Startup companies and their investors can breathe a little easier. The tax reform bill working its way through the legislative process is likely to include provisions that, if passed into law, could help early stage companies.
In November 2017 the House passed its tax reform bill, H.R. 1 – also known as the Tax Cuts and Jobs Act. It received significant media attention for, among other things, lowering the corporate tax rate to 20%. This stands to benefit for-profit corporations of all sizes.
Yet to members of the startup community, the bill shows something perhaps even more interesting – a focus on promoting innovation and entrepreneurship. New companies often do not have revenues, and their investors take significant risks. Because of these characteristics, these companies arguably deserve tax treatment that is different from that of established businesses.

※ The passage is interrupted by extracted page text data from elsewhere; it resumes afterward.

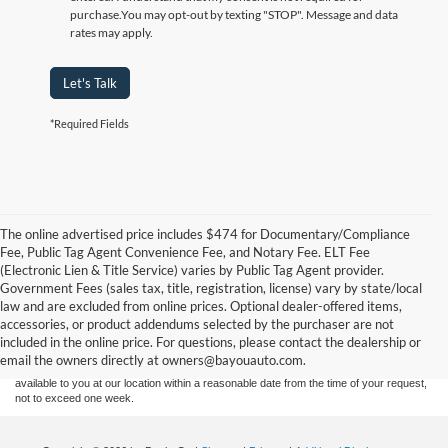
purchase.
You may opt-out by texting "STOP". Message and data
rates may apply.
Let's Talk
*Required Fields
The online advertised price includes $474 for Documentary/Compliance
Fee, Public Tag Agent Convenience Fee, and Notary Fee. ELT Fee
(Electronic Lien & Title Service) varies by Public Tag Agent provider.
Government Fees (sales tax, title, registration, license) vary by state/local
Although every reasonable effort has been made to ensure the accuracy of the
law and are excluded from online prices. Optional dealer-offered items,
information contained on this site, absolute accuracy cannot be guaranteed. This site,
accessories, or product addendums selected by the purchaser are not
and all information and materials appearing on it, are presented to the user "as is"
without warranty of any kind, either express or implied. All vehicles are subject to prior
included in the online price. For questions, please contact the dealership or
sale. Price does not include applicable tax, title, and license charges. ‡Vehicles shown
email the owners directly at owners@bayouauto.com.
at different locations are not currently in our inventory (Not in Stock) but can be made
available to you at our location within a reasonable date from the time of your request,
not to exceed one week.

House Majority Leader Kevin McCarthy, along with the vast majority of his fellow House Republicans, supported the bill. He said in a November 1 Financial Times piece that “we need a dynamic tax code that promotes the competition, risk-taking and innovation that is the foundation of the 21st-century economy.”
Some specific parts of the bill that would benefit startups:
- The bill preserves the gain exclusion for sale or disposition of “qualified small business stock” (Section 1202 of the Internal Revenue Code), which encourages people to invest in early stage companies. The U.S. Senate has passed its own version of the bill, which likewise preserves such exclusion for gains on qualified small business stock.
- The bill preserves the research and development tax credit (R&D Tax Credit), although a conflict with the corporate Alternative Minimum Tax provisions in the Senate’s bill will need to be addressed.
- The R&D Tax Credit lets a company redirect money from federal taxes to fund research and development expenditures (including salaries, supplies, contract research, and computer leasing).
- It is important to many new and high-growth companies, as well as more established companies.
- The bill includes provisions making it easier for early stage companies to attract new employees with incentive equity and other deferred compensation.
- Currently, startups often offer restricted stock units or stock options instead of cash compensation to employees and other contractors. When the restricted stock units vest or when nonqualified stock options are exercised, for example, the holder is sometimes liable for taxes, even if the stock can’t be sold to pay the taxes. This reduces the utility of incentive equity.
- The House bill would defer tax payment until the equity can be sold, or would provide an extended timeframe in which to pay the tax bill.
- Enhancing the attractiveness of incentive equity would help startups compete against established companies in attracting workers.
- By contrast, the Senate bill includes different and harsher provisions regarding such forms of compensation.